| The problem |
When you copy the data, keep every line exactly as written and skip the pictures.
------ Data to process ------
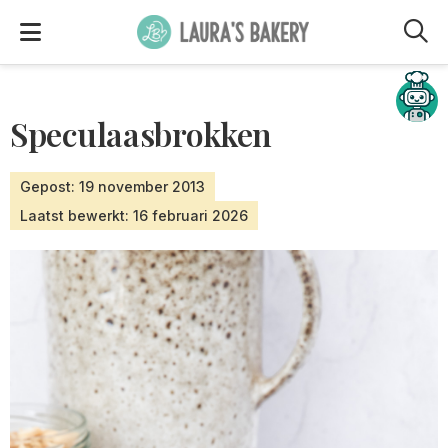
M
Hulp nodig?
Speculaasbrokken
Gepost: 19 november 2013
Laatst bewerkt: 16 februari 2026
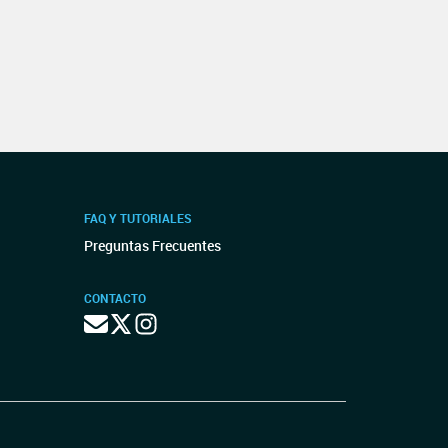
FAQ Y TUTORIALES
Preguntas Frecuentes
CONTACTO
------
| Reply |
M
Hulp nodig?
Speculaasbrokken
Gepost: 19 november 2013
Laatst bewerkt: 16 februari 2026
FAQ Y TUTORIALES
Preguntas Frecuentes
CONTACTO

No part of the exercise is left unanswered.